Learning the difference between verbs and nouns is usually one of the first things kids learn about grammar. Prior to the activity, write down ten nouns that can be found in the classroom (chalk, window, pencil) and ten verbs (jump, wave, smile) on slips of paper. Mix them up in a bucket or hat.Have children sit at their desks. Review the difference between nouns and verbs. Explain that when they hear a verb, they need to do the activity. When they hear a noun, they need to find that object in the classroom. This can be an individual activity, with the teacher calling on students one at a time, or a group activity, with everyone participating at the same time.
Touch and Feel Adjectives
To do a touch and feel activity, gather approximately five to ten shoeboxes. Put an object with a certain texture, such as sandpaper, faux fur and tree bark, into each shoebox. Tape the lid on. Cut a small hole in the lid. Cover the boxes with newspaper or wrapping paper, making a small flap over the hole.Set the boxes up around the classroom. Talk about how adjectives describe nouns. Have students visit each box, writing down two or three adjectives to describe what they feel inside the box. After everyone returns to his or her seat, ask the kids to share their adjectives, and then allow them to guess what was inside the box based upon their adjectives.

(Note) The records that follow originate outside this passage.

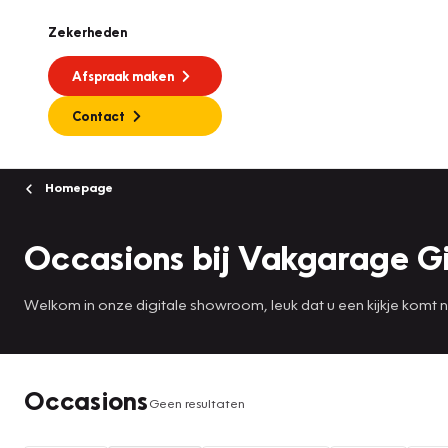
Zekerheden
Afspraak maken
Contact
Homepage
Occasions bij Vakgarage G
Welkom in onze digitale showroom, leuk dat u een kijkje komt
Occasions
Geen resultaten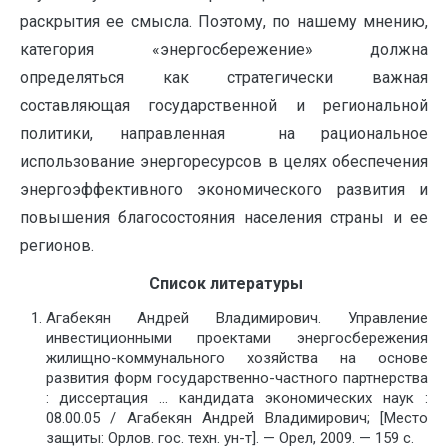
раскрытия ее смысла. Поэтому, по нашему мнению,
категория «энергосбережение» должна
определяться как стратегически важная
составляющая государственной и региональной
политики, направленная на рациональное
использование энергоресурсов в целях обеспечения
энергоэффективного экономического развития и
повышения благосостояния населения страны и ее
регионов.
Список литературы
Агабекян Андрей Владимирович. Управление
инвестиционными проектами энергосбережения
жилищно-коммунального хозяйства на основе
развития форм государственно-частного партнерства
: диссертация … кандидата экономических наук :
08.00.05 / Агабекян Андрей Владимирович; [Место
защиты: Орлов. гос. техн. ун-т]. — Орел, 2009. — 159 с.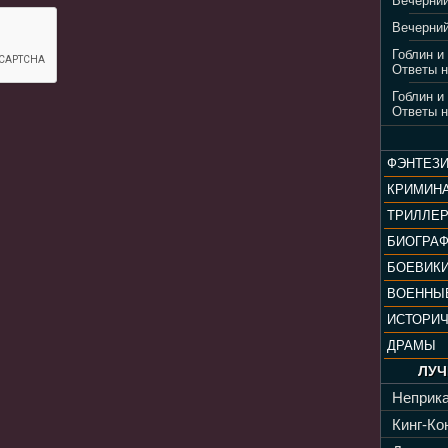
Вечерний
Вечерний
Гоблин и
Ответы н
Гоблин и
Ответы н
ФЭНТЕЗ
КРИМИН
ТРИЛЛЕ
БИОГРА
БОЕВИК
ВОЕННЫ
ИСТОРИ
ДРАМЫ
ЛУЧ
Неприка
Кинг-Кон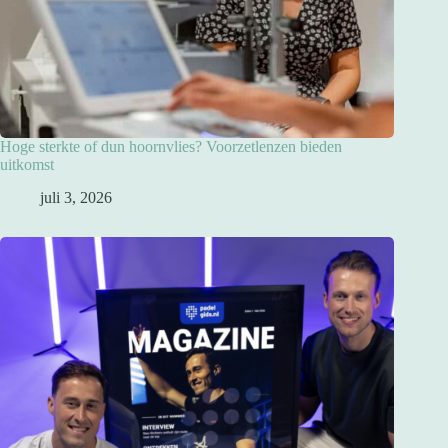
Hoge sterkte of dun hoornvlies? Voorzetlenzen bieden
uitkomst
juli 3, 2026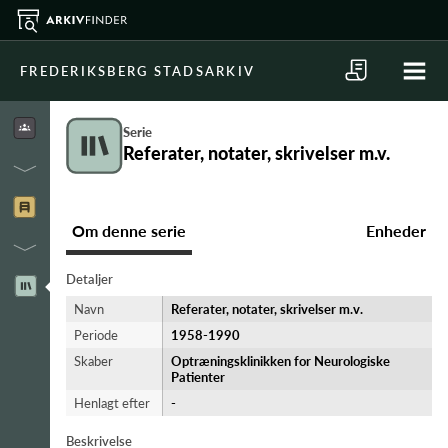
FREDERIKSBERG STADSARKIV
Serie
Referater, notater, skrivelser m.v.
Om denne serie
Enheder
Detaljer
Navn
Referater, notater, skrivelser m.v.
Periode
1958-​1990
Skaber
Optræningsklinikken for Neurologiske
Patienter
Henlagt efter
-
Beskrivelse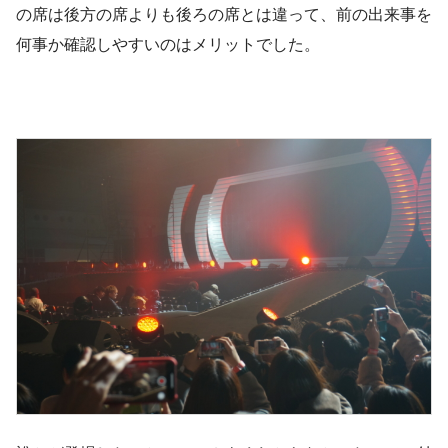
の席は後方の席よりも後ろの席とは違って、前の出来事を
何事か確認しやすいのはメリットでした。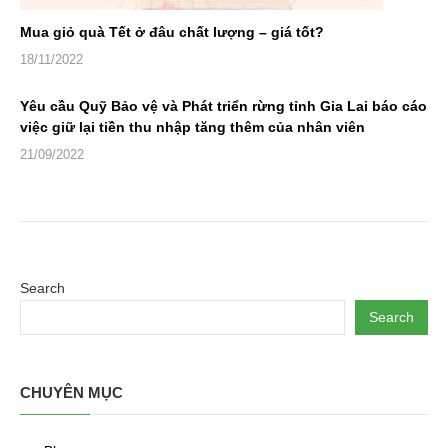
Mua giỏ quà Tết ở đâu chất lượng – giá tốt?
18/11/2022
Yêu cầu Quỹ Bảo vệ và Phát triển rừng tỉnh Gia Lai báo cáo
việc giữ lại tiền thu nhập tăng thêm của nhân viên
21/09/2022
Search
Search
CHUYÊN MỤC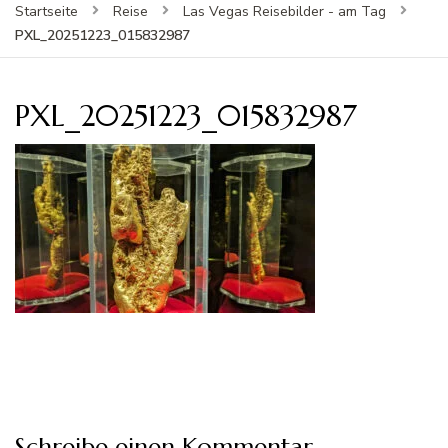
Startseite
Reise
Las Vegas Reisebilder - am Tag
PXL_20251223_015832987
PXL_20251223_015832987
Schreibe einen Kommentar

Diagramming sentences helps students learn about subjects, predicates, pronouns, direct and indirect objects and more. Instead of having students diagram sentences individually at their desks, ask them to participate in a group diagram. Write three or four sentences on the chalkboard in plain white chalk. Divide students into groups, giving each group a different colored piece of chalk. Assign each group a particular part of the sentence. They must decide as a group the correct part of the sentence to underline, then go to the chalkboard, underline it and then explain to the class their reasoning.

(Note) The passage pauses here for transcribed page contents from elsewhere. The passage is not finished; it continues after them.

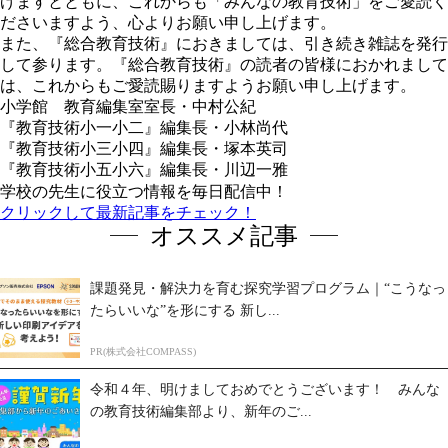
げますとともに、これからも「みんなの教育技術」をご愛読く
ださいますよう、心よりお願い申し上げます。
また、『総合教育技術』におきましては、引き続き雑誌を発行
して参ります。『総合教育技術』の読者の皆様におかれまして
は、これからもご愛読賜りますようお願い申し上げます。
小学館 教育編集室室長・中村公紀
『教育技術小一小二』編集長・小林尚代
『教育技術小三小四』編集長・塚本英司
『教育技術小五小六』編集長・川辺一雅
学校の先生に役立つ情報を毎日配信中！
クリックして最新記事をチェック！
オススメ記事
課題発見・解決力を育む探究学習プログラム｜“こうなっ
たらいいな”を形にする 新し...
PR(株式会社COMPASS)
令和４年、明けましておめでとうございます！ みんな
の教育技術編集部より、新年のご...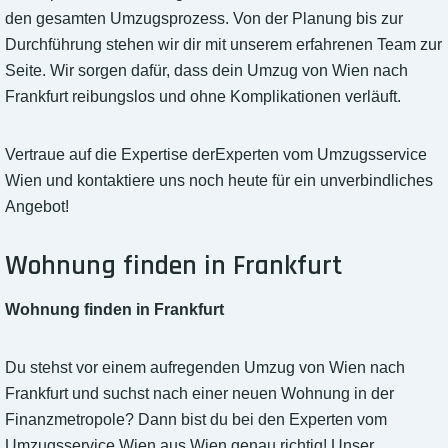
den gesamten Umzugsprozess. Von der Planung bis zur
Durchführung stehen wir dir mit unserem erfahrenen Team zur
Seite. Wir sorgen dafür, dass dein Umzug von Wien nach
Frankfurt reibungslos und ohne Komplikationen verläuft.
Vertraue auf die Expertise derExperten vom Umzugsservice
Wien und kontaktiere uns noch heute für ein unverbindliches
Angebot!
Wohnung finden in Frankfurt
Wohnung finden in Frankfurt
Du stehst vor einem aufregenden Umzug von Wien nach
Frankfurt und suchst nach einer neuen Wohnung in der
Finanzmetropole? Dann bist du bei den Experten vom
Umzugsservice Wien aus Wien genau richtig! Unser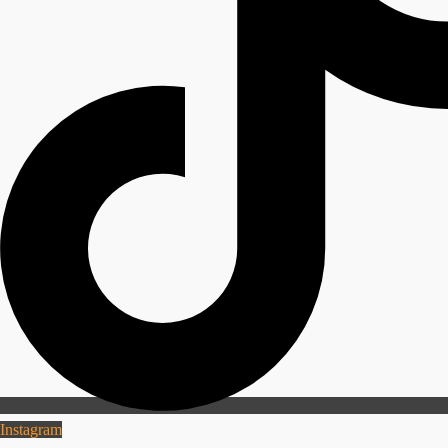
Instagram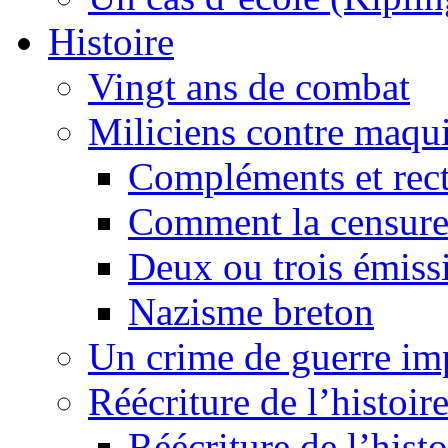
Histoire
Vingt ans de combat
Miliciens contre maqui
Compléments et recti
Comment la censure
Deux ou trois émiss
Nazisme breton
Un crime de guerre im
Réécriture de l’histoire
Réécriture de l’histo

Older Group Grammar Activities: Elementary
Although upper elementary students may seem too old for some grammar activities, elementary students of all ages enjoy a break from tedious pencil and paper work. Older elementary kids are often computer literate, making interactive grammar games on the Internet a favorite choice for both teachers and students.
While the Internet can be a great kids' learning tool, other grammar activities foster skills like leadership and cooperation. Use group activities to reinforce social and English skills in upper elementary students.
Daily Oral Language
Daily Oral Language, or DOL, is a grammar activity that often begins in first or second grade and can even continue into high school. The basic premise of DOL is to have students fix grammar, punctuation and spelling mistakes in incorrectly written sentences or paragraphs. As students get older, the mistakes become more complex. Make DOL a group activity by writing the sentence(s) on an overheard transparency or the chalkboard. Ask a different student to lead the class each day in fixing the mistakes. S/he gets to call on other students to point out a correction and then help the student explain the reason why it is wrong and how to correct it. Not only does DOL review grammatical concepts, it also saves paper and gives kids leadership opportunities.
The popular game Mad Libs provides a lot of laughs on long car trips and in the classroom. Give it a twist to make it more interesting and educational for students. Instead of having students fill in an incomplete story with the proper word forms, give them a short creative writing assignment on the same topic, approximately 300 to 400 words. When they finish the writing assignment, have them go back and replace the nouns, adverbs, verbs, adjectives, objects and more with a blank line and the type of word needed, numbering the blanks. Pair the students up and have the partners give a new word for each blank. At the end of the activity, let students read their new stories aloud.
Get students' toes tapping by incorporating some music into a language arts lesson in grammar. Show students some of the Schoolhouse Rock grammar clips or listen to the songs online. Divide the students up into groups, assigning each one a part of grammar (homonyms, prepositional phrases, compound sentences, conjunctions, etc). Let them work together for a week to come up with a song to one of their favorite tunes that describes the part of grammar they were assigned. At the end of the week, have students present their grammar songs to the class, complete with costumes and dance moves.
The importance of writing in elementary school continues to be at the forefront of teachers' minds, as English and language arts skills are necessary to function in middle school, high school, college and the workplace. Practicing good grammar is a part of this fundamental skill; teachers make it fun by incorporating grammar activities into their elementary classrooms.